Data for this exercise:
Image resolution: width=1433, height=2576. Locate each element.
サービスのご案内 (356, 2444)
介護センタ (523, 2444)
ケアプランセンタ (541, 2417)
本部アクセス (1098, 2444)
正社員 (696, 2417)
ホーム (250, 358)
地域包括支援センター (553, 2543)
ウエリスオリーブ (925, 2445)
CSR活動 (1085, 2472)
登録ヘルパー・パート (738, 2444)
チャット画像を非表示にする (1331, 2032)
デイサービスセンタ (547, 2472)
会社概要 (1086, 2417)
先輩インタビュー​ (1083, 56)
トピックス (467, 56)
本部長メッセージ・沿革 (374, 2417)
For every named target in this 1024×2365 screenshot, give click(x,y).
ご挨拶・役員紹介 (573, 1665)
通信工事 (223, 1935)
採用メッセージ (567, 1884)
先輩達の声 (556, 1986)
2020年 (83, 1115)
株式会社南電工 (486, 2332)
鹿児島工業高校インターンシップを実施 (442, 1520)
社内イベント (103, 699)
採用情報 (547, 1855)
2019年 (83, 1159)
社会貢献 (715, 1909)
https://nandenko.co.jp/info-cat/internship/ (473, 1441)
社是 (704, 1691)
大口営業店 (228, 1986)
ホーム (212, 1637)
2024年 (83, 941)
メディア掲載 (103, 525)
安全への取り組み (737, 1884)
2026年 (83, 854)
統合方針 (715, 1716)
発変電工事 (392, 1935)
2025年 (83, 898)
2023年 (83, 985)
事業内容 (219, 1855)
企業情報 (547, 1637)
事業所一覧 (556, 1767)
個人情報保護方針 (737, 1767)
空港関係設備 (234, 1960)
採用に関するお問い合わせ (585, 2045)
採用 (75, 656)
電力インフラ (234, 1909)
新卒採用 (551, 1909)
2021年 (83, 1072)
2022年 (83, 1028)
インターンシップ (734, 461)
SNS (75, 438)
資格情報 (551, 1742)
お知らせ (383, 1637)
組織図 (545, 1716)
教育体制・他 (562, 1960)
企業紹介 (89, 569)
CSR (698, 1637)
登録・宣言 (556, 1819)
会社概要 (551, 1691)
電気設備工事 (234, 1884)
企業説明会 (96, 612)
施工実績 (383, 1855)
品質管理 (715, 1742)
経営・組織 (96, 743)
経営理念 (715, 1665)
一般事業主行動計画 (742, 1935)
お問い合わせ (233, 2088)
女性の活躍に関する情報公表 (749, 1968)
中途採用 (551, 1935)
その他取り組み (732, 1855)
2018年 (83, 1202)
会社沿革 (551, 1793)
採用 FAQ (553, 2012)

Aim of the task:
Would you please repeat the entire listing above exactly?

Exercise output:
Image resolution: width=1433, height=2576. Locate each element.
サービスのご案内 (356, 2444)
介護センタ (523, 2444)
ケアプランセンタ (541, 2417)
本部アクセス (1098, 2444)
正社員 (696, 2417)
ホーム (250, 358)
地域包括支援センター (553, 2543)
ウエリスオリーブ (925, 2445)
CSR活動 (1085, 2472)
登録ヘルパー・パート (738, 2444)
チャット画像を非表示にする (1331, 2032)
デイサービスセンタ (547, 2472)
会社概要 (1086, 2417)
先輩インタビュー​ (1083, 56)
トピックス (467, 56)
本部長メッセージ・沿革 (374, 2417)
For every named target in this 1024×2365 screenshot, give click(x,y).
ご挨拶・役員紹介 (573, 1665)
通信工事 (223, 1935)
採用メッセージ (567, 1884)
先輩達の声 (556, 1986)
2020年 (83, 1115)
株式会社南電工 (486, 2332)
鹿児島工業高校インターンシップを実施 (442, 1520)
社内イベント (103, 699)
採用情報 (547, 1855)
2019年 (83, 1159)
社会貢献 (715, 1909)
https://nandenko.co.jp/info-cat/internship/ (473, 1441)
社是 (704, 1691)
大口営業店 (228, 1986)
ホーム (212, 1637)
2024年 (83, 941)
メディア掲載 (103, 525)
安全への取り組み (737, 1884)
2026年 (83, 854)
統合方針 (715, 1716)
発変電工事 (392, 1935)
2025年 (83, 898)
2023年 (83, 985)
事業内容 (219, 1855)
企業情報 (547, 1637)
事業所一覧 (556, 1767)
個人情報保護方針 (737, 1767)
空港関係設備 (234, 1960)
採用に関するお問い合わせ (585, 2045)
採用 (75, 656)
電力インフラ (234, 1909)
新卒採用 (551, 1909)
2021年 (83, 1072)
2022年 (83, 1028)
インターンシップ (734, 461)
SNS (75, 438)
資格情報 (551, 1742)
お知らせ (383, 1637)
組織図 (545, 1716)
教育体制・他 (562, 1960)
企業紹介 (89, 569)
CSR (698, 1637)
登録・宣言 (556, 1819)
会社概要 (551, 1691)
電気設備工事 (234, 1884)
企業説明会 (96, 612)
施工実績 (383, 1855)
品質管理 (715, 1742)
経営・組織 (96, 743)
経営理念 (715, 1665)
一般事業主行動計画 (742, 1935)
お問い合わせ (233, 2088)
女性の活躍に関する情報公表 (749, 1968)
中途採用 (551, 1935)
その他取り組み (732, 1855)
2018年 (83, 1202)
会社沿革 (551, 1793)
採用 FAQ (553, 2012)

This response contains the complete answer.